Propensities of different types of residues in (A) cavity-lining and (B) non-cavity-non-surface regions, and in the cavity-lining region of (C) solvated and (D) empty cavities in protein structures and interfaces.
The amino acid preference for solvated and empty cavities across all three cavity classes is shown in Figure 6C and 6D. Residues which are preferred in empty cavities are Leu, Ile, Met, Phe, and Val, while Gly, Thr, and Tyr are more preferred in solvated cavities. Additionally, Ser is also found in greater number in the solvated cavities of interfaces in heterocomplexes, and His in those of homodimers.
Atom Type Preferences
The propensities of different atom types to occur in the CL, NCNS regions, solvated and empty cavities in the three cavity classes are shown in Figure 7. There is a distinct pattern in the atom preference for Ter_str cavities—main-chain atoms (C, N, and CA) are disfavored and the side-chain atoms (aromatic carbon, hydroxyl oxygen and amide nitrogen) are favored in CL as compared to NCNS regions. In the NCNS region all three categories exhibit similar features, for example, polar side-chain atoms (Oa, Oh, Na and Nc) are not preferred and the preference is for C, N, CA and aliphatic carbon (Cc). Polar atoms like oxygen and nitrogen are more preferred in solvated cavities than empty cavities (Figure 7C and 7D). Figure 4D illustrates a cavity with two water molecules, and out of six CL atoms 2 are oxygen and 3 nitrogen.
Propensities of different types of atoms in (A) cavity-lining and (B) non-cavity-non-surface regions, and in the cavity-lining region of (C) solvated and (D) empty cavities in protein structures and interfaces. The atom types have been defined in Methods.
Distribution of Water Molecules in Cavities
There is a considerable variation in the cavity volume as a function of the number of water molecules contained in it. To discern any underlying trend we considered the Ter_str cavities, averaged the cavity volume containing a particular number of the solvent molecule (Figure 8) and based on the average numbers one can derive a linear relationship. Roughly, one water molecule can be accommodated in a volume of 15 Å3 (observed value), and an increment of ∼40–45 Å3 is needed for each additional molecule. On average a water molecule participates in 3.4 hydrogen bonds (the number includes those to other water molecules also; if hydrogen bonds to only protein atoms are considered the number is 2.6 for Ter_str cavities and 2.3 for interfaces). 15 Å3 is about the smallest volume that can enclose a water molecule, and such a volume would need about 5 CL atoms (based on equations in Table 2). Figure 4D and 4E, however, provides an example where a rather small cavity had six CL atoms, which could enclose two water molecules that participated in 4 and 2 hydrogen bonds, respectively.
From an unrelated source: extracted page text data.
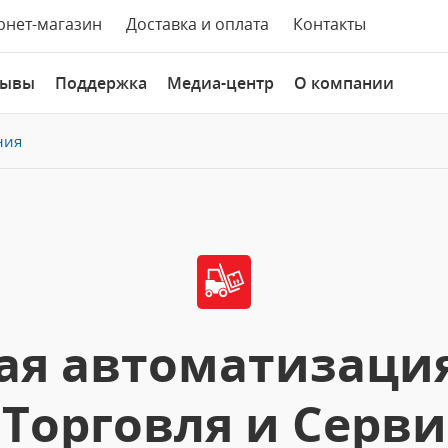
рнет-магазин
Доставка и оплата
Контакты
зывы
Поддержка
Медиа-центр
О компании
ния
ая автоматизаци
Торговля и Серви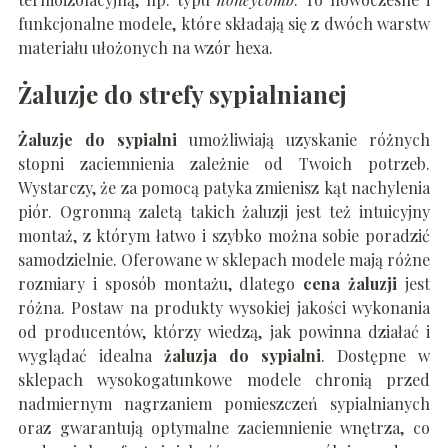
funkcjonalne modele, które składają się z dwóch warstw
materiału ułożonych na wzór hexa.
Żaluzje do strefy sypialnianej
Żaluzje do sypialni
umożliwiają uzyskanie różnych
stopni zaciemnienia zależnie od Twoich potrzeb.
Wystarczy, że za pomocą patyka zmienisz kąt nachylenia
piór. Ogromną zaletą takich żaluzji jest też intuicyjny
montaż, z którym łatwo i szybko można sobie poradzić
samodzielnie. Oferowane w sklepach modele mają różne
rozmiary i sposób montażu, dlatego
cena żaluzji
jest
różna. Postaw na produkty wysokiej jakości wykonania
od producentów, którzy wiedzą, jak powinna działać i
wyglądać idealna
żaluzja do sypialni
. Dostępne w
sklepach wysokogatunkowe modele chronią przed
nadmiernym nagrzaniem pomieszczeń sypialnianych
oraz gwarantują optymalne zaciemnienie wnętrza, co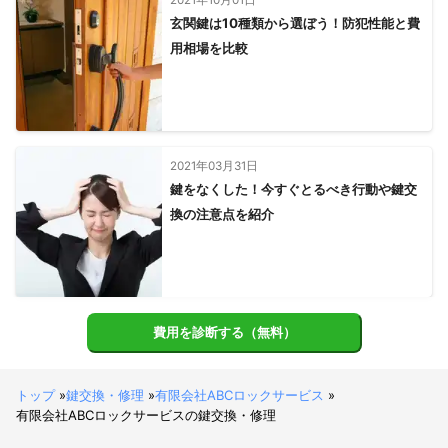
2021年10月01日
玄関鍵は10種類から選ぼう！防犯性能と費
用相場を比較
2021年03月31日
鍵をなくした！今すぐとるべき行動や鍵交
換の注意点を紹介
費用を診断する（無料）
トップ
»
鍵交換・修理
»
有限会社ABCロックサービス
»
有限会社ABCロックサービスの鍵交換・修理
For a given value along the y axis the average of all the values along the x axis is shown (the horizontal bars representing the standard deviations). The numbers of points used for averaging are 948, 321, 83, 26, 10, 5 and 3 (six cavities have >7 water molecules). The equation for the least-squares line is y = 0.023x+0.70 (R2 = 0.99).
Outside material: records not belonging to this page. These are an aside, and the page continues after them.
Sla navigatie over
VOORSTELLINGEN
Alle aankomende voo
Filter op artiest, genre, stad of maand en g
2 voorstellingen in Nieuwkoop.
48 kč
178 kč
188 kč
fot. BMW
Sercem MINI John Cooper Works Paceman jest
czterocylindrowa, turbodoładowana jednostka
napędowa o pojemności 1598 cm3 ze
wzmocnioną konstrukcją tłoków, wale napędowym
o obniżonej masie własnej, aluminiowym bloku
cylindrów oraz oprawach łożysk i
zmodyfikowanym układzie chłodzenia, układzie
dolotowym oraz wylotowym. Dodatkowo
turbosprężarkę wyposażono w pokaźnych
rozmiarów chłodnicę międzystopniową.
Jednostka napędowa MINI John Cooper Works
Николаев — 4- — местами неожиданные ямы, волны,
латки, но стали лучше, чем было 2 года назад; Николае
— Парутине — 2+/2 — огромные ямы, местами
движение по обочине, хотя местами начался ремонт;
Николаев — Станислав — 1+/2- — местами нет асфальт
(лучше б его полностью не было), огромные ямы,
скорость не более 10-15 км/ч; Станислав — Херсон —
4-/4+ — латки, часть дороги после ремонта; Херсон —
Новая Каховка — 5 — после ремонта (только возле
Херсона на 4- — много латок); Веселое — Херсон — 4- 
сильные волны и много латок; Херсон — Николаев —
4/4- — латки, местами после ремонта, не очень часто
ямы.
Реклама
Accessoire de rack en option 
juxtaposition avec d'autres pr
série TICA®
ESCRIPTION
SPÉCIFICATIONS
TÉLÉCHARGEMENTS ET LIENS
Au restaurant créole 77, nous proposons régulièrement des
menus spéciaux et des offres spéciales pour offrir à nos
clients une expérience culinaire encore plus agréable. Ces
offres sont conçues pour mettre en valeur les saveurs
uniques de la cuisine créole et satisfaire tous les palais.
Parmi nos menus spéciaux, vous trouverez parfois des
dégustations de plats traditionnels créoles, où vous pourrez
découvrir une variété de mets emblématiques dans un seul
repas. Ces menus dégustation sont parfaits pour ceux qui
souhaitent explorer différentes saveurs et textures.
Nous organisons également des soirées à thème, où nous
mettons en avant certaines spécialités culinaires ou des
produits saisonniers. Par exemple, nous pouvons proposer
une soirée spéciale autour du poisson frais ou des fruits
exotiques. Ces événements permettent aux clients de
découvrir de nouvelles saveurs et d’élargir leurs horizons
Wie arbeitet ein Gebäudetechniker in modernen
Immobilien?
Change in Voronoi Volume of Atoms in Interface Relative to Tertiary Structure
We first compare the Voronoi volume of the NCNS atoms in the interface to those in the protein tertiary structure (values are provided in Table S3). Most of the 13 atom types show an increase of value in the interface, though the change is usually <5% (Figure 9B). It should be mentioned here that for simplification we have grouped atoms together, for example all the aromatic atoms as Cr. However, it is known  that there can be some variation between the volumes of these atoms within a given aromatic residue or between any two of them. As such the result would be affected by the atom composition in the datasets. Under these limitations, cases where the difference is more are worth mentioning. In complexes, S and aromatic atoms have smaller values in the interface, indicating that these are better packed relative to the tertiary structure. Fleming and Richards  observed that in protein structures Cys and aromatic residues are better packed than the aliphatic ones. It appears that these residues (containing atoms types Cr and S) are still better packed in interfaces. On the other hand, N of Lys and Arg are lesser packed. For homodimers, CB atoms that link the main chain to the functional part of the side chain are also packed less efficiently.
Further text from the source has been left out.